[[ The data open ]]

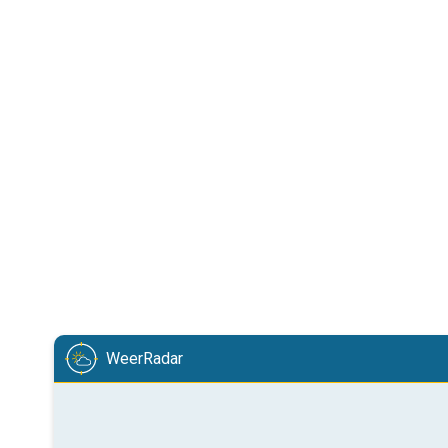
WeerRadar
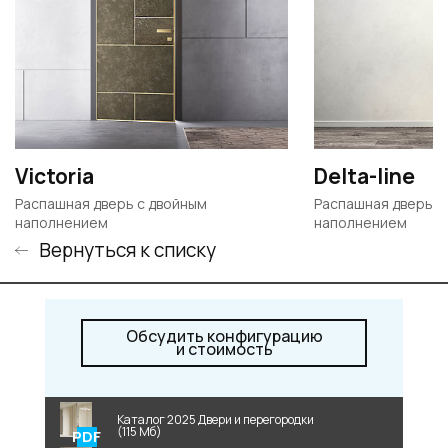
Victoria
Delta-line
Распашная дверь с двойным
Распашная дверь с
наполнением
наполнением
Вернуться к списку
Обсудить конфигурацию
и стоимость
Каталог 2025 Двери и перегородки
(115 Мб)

[[ The data closed ]]
[[ The data open ]]

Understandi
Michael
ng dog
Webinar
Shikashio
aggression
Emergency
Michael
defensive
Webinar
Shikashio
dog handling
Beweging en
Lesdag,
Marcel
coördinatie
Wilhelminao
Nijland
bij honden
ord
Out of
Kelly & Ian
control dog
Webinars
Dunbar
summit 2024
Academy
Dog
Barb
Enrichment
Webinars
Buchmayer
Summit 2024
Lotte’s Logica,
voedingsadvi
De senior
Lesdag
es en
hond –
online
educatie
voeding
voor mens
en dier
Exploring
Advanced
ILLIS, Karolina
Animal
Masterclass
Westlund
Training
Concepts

[[ The data closed ]]
[[ The data open ]]

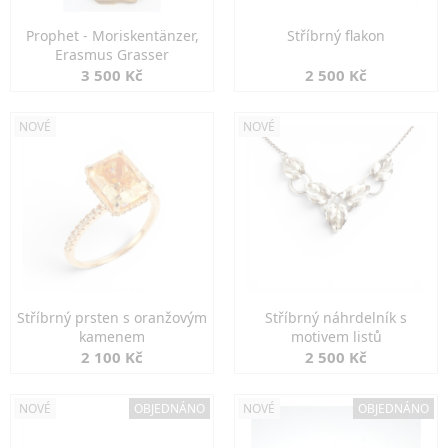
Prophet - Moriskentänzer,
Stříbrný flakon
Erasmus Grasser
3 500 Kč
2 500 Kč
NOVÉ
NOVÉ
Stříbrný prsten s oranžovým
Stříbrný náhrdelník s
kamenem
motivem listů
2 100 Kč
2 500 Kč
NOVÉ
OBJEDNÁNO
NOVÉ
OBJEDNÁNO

[[ The data closed ]]

▶ _Your goal_:
Give the number of lines in the entries that contain the word "Распашная", without any other words.

▶ _Exercise result_:
2